Understand key concepts

  • 7 minutes

Azure Databricks is a single service platform with multiple technologies that enable working with data at scale. When using Azure Databricks, there are some key concepts to understand.

Workspaces

A workspace in Azure Databricks is a secure, collaborative environment where your can access and organize all Databricks assets, such as notebooks, clusters, jobs, libraries, dashboards, and experiments.

You can open an Azure Databricks Workspace from the Azure portal, by selecting Launch Workspace.

Screenshot of the Azure portal showing the Azure Databricks Landing Page.

It provides a web-based user interface (UI) as well as REST APIs for managing resources and workflows. Workspaces can be structured into folders to organize projects, data pipelines, or team assets, and permissions can be applied at different levels to control access. They support collaboration by allowing multiple users—such as data engineers, analysts, and data scientists—to work together on shared notebooks, track experiments, and manage dependencies.

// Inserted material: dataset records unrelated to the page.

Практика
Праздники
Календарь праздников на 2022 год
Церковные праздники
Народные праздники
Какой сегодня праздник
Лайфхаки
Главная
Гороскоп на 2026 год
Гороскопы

In addition, workspaces are tied to Unity Catalog (when enabled) for centralized data governance, ensuring secure access to data across the organization. Each workspace is also linked to an underlying Azure resource group (including a managed resource group) that holds the compute, networking, and storage resources Databricks uses behind the scenes.

Notebooks

Databricks notebooks are interactive, web-based documents that combine runnable code, visualizations, and narrative text in a single environment. They support multiple languages—such as Python, R, Scala, and SQL—and allow users to switch between languages within the same notebook using magic commands. This flexibility makes notebooks well-suited for exploratory data analysis, data visualization, machine learning experiments, and building complex data pipelines.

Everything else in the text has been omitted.